== Instructions to follow ==
Only lines containing the word "Сечин" are needed; pull them out of the material.

== Material supplied ==
◆ ◆ ◆ ◆
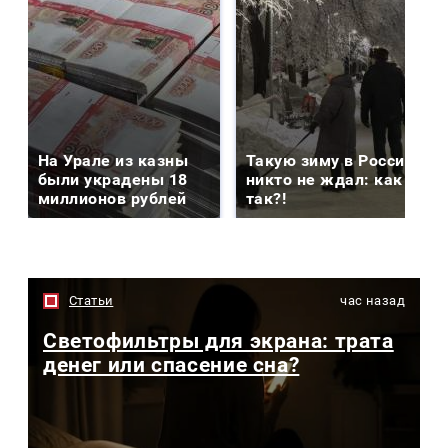
На Урале из казны
Такую зиму в России
были украдены 18
никто не ждал: как
миллионов рублей
так?!
Статьи
час назад
Светофильтры для экрана: трата
денег или спасение сна?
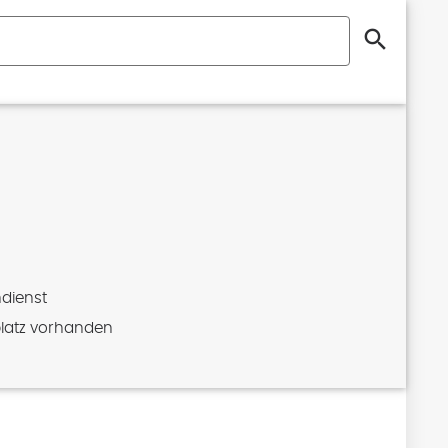
search
dienst
latz vorhanden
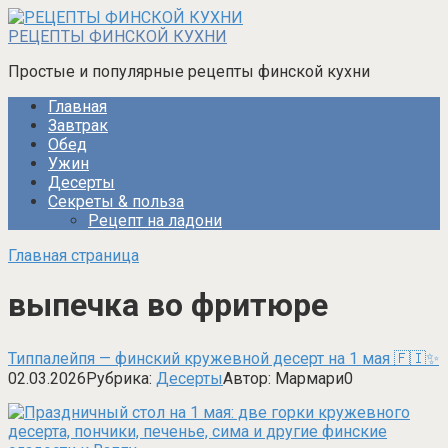
Перейти
к
РЕЦЕПТЫ ФИНСКОЙ КУХНИ
контенту
Простые и популярные рецепты финской кухни
Главная
Завтрак
Обед
Ужин
Десерты
Секреты & польза
Рецепт на ладони
Главная страница
выпечка во фритюре
Типпалейпя — финский кружевной десерт на 1 мая 🇫🇮️✨
02.03.2026
Рубрика:
Десерты
Автор:
Мармари
0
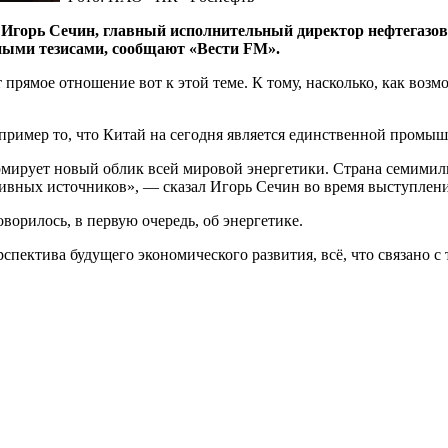
то Игорь Сечин, главный исполнительный директор нефтегаз
ными тезисами, сообщают «Вести FM».
прямое отношение вот к этой теме. К тому, насколько, как воз
пример то, что Китай на сегодня является единственной промы
формирует новый облик всей мировой энергетики. Страна семим
ивных источников», — сказал Игорь Сечин во время выступлени
ворилось, в первую очередь, об энергетике.
рспектива будущего экономического развития, всё, что связано с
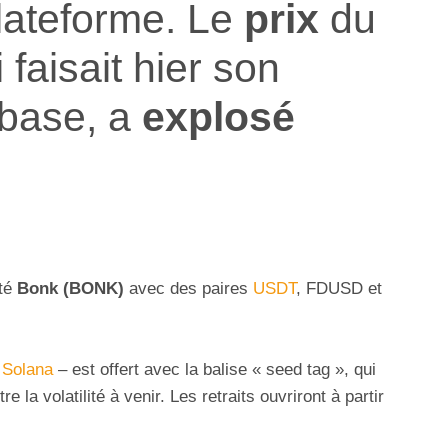
lateforme. Le
prix
du
i faisait hier son
nbase, a
explosé
sté
Bonk (BONK)
avec des paires
USDT
, FDUSD et
n
Solana
– est offert avec la balise « seed tag », qui
e la volatilité à venir. Les retraits ouvriront à partir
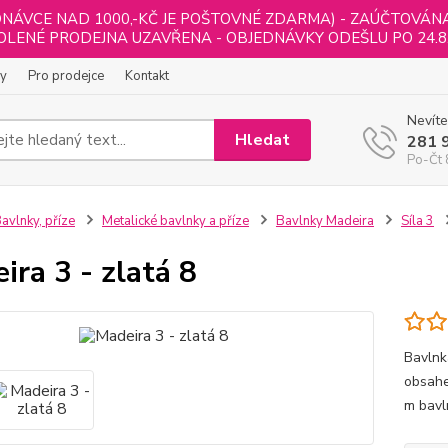
NÁVCE NAD 1000,-KČ JE POŠTOVNÉ ZDARMA) - ZAÚČTOVÁNA B
LENÉ PRODEJNA UZAVŘENA - OBJEDNÁVKY ODEŠLU PO 24.8
ly
Pro prodejce
Kontakt
Nevíte
Hledat
281 
Po-Čt 
avlnky, příze
Metalické bavlnky a příze
Bavlnky Madeira
Síla 3
ira 3 - zlatá 8
Bavlnk
obsahe
m bav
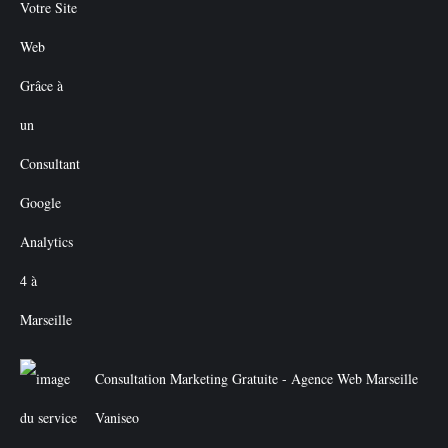
Consultation Marketing Gratuite - Agence Web Marseille
Vaniseo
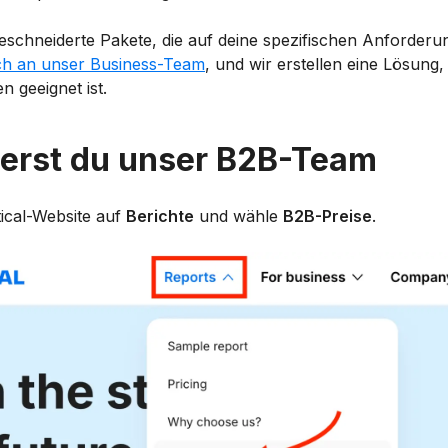
geschneiderte Pakete, die auf deine spezifischen Anforder
ch an unser Business-Team
, und wir erstellen eine Lösung, 
 geeignet ist.
ierst du unser B2B-Team
tical-Website auf
Berichte
und wähle
B2B-Preise
.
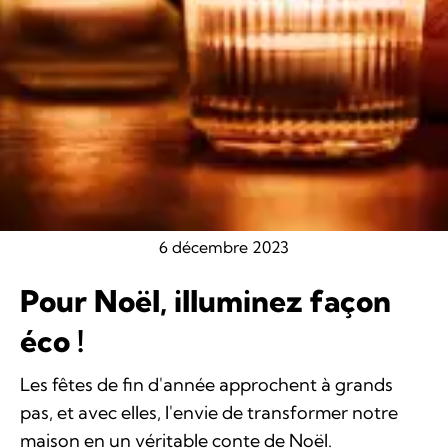
6 décembre 2023
Pour Noël, illuminez façon
éco !
Les fêtes de fin d'année approchent à grands
pas, et avec elles, l'envie de transformer notre
maison en un véritable conte de Noël.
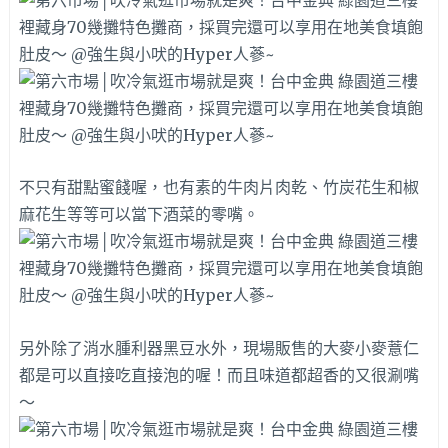
不只有甜點蜜餞喔，也有素的牛肉片肉乾、竹炭花生和椒
麻花生等等可以當下酒菜的零嘴。
另外除了消水腫利器黑豆水外，現場販售的大麥小麥薏仁
都是可以直接吃直接泡的喔！而且味道都超香的又很涮嘴
～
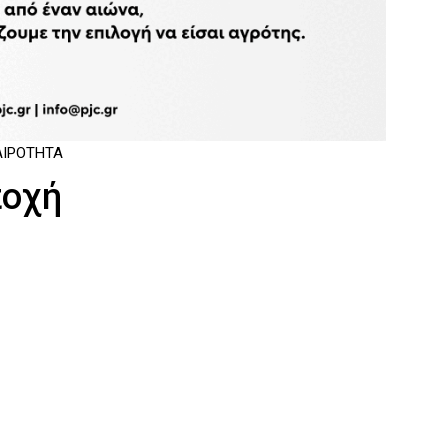
ΑΙΡΌΤΗΤΑ
ποχή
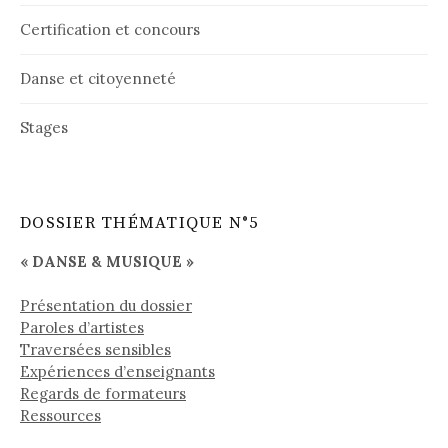
e
Certification et concours
s
Danse et citoyenneté
Stages
DOSSIER THÉMATIQUE N°5
« DANSE & MUSIQUE »
Présentation du dossier
Paroles d’artistes
Traversées sensibles
Expériences d’enseignants
Regards de formateurs
Ressources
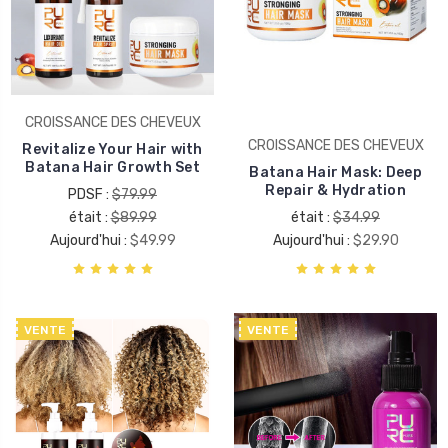
CROISSANCE DES CHEVEUX
CROISSANCE DES CHEVEUX
Revitalize Your Hair with
Batana Hair Growth Set
Batana Hair Mask: Deep
Repair & Hydration
PDSF :
$79.99
était :
$89.99
était :
$34.99
Aujourd'hui :
$49.99
Aujourd'hui :
$29.90
VENTE
VENTE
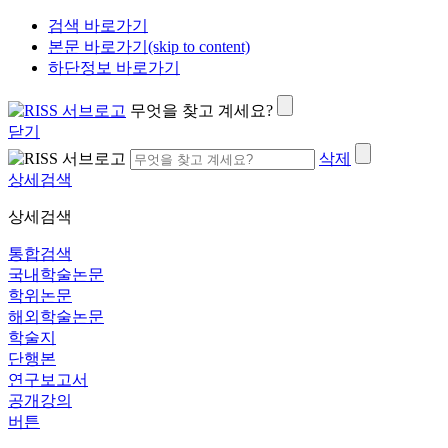
검색 바로가기
본문 바로가기(skip to content)
하단정보 바로가기
무엇을 찾고 계세요?
닫기
삭제
상세검색
상세검색
통합검색
국내학술논문
학위논문
해외학술논문
학술지
단행본
연구보고서
공개강의
버튼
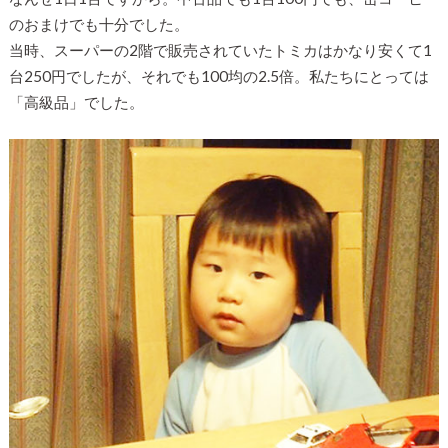
のおまけでも十分でした。
当時、スーパーの2階で販売されていたトミカはかなり安くて1
台250円でしたが、それでも100均の2.5倍。私たちにとっては
「高級品」でした。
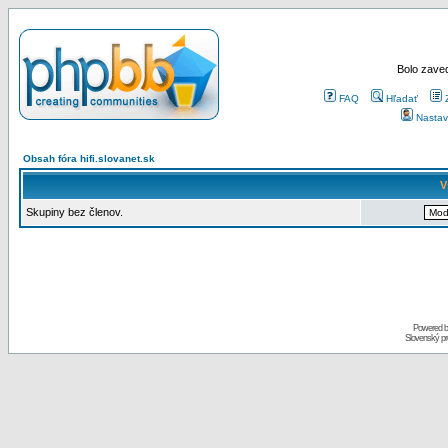
Bolo zaved
FAQ
Hľadať
Nastav
Obsah fóra hifi.slovanet.sk
V
Skupiny bez členov.
Powered 
Slovenský p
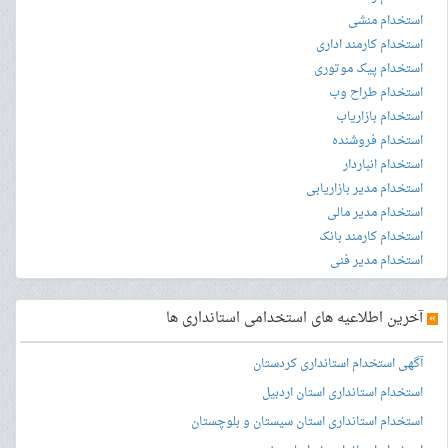
استخدام منشی
استخدام کارمند اداری
استخدام پیک موتوری
استخدام طراح وب
استخدام بازاریاب
استخدام فروشنده
استخدام انباردار
استخدام مدیر بازاریابی
استخدام مدیر مالی
استخدام کارمند بانک
استخدام مدیر فنی
»
آخرین اطلاعیه های استخدامی استانداری ها
آگهی استخدام استانداری کردستان
استخدام استانداری استان اردبیل
استخدام استانداری استان سیستان و بلوچستان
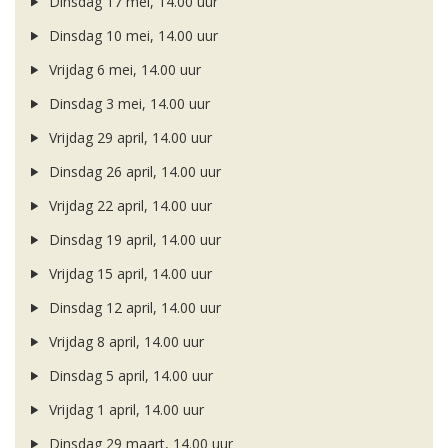
Dinsdag 17 mei, 14.00 uur
Dinsdag 10 mei, 14.00 uur
Vrijdag 6 mei, 14.00 uur
Dinsdag 3 mei, 14.00 uur
Vrijdag 29 april, 14.00 uur
Dinsdag 26 april, 14.00 uur
Vrijdag 22 april, 14.00 uur
Dinsdag 19 april, 14.00 uur
Vrijdag 15 april, 14.00 uur
Dinsdag 12 april, 14.00 uur
Vrijdag 8 april, 14.00 uur
Dinsdag 5 april, 14.00 uur
Vrijdag 1 april, 14.00 uur
Dinsdag 29 maart, 14.00 uur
◆ ◆ ◆ ◆
== Written response ==
то Игорь Сечин, главный исполнительный директор нефтегаз
ивных источников», — сказал Игорь Сечин во время выступлени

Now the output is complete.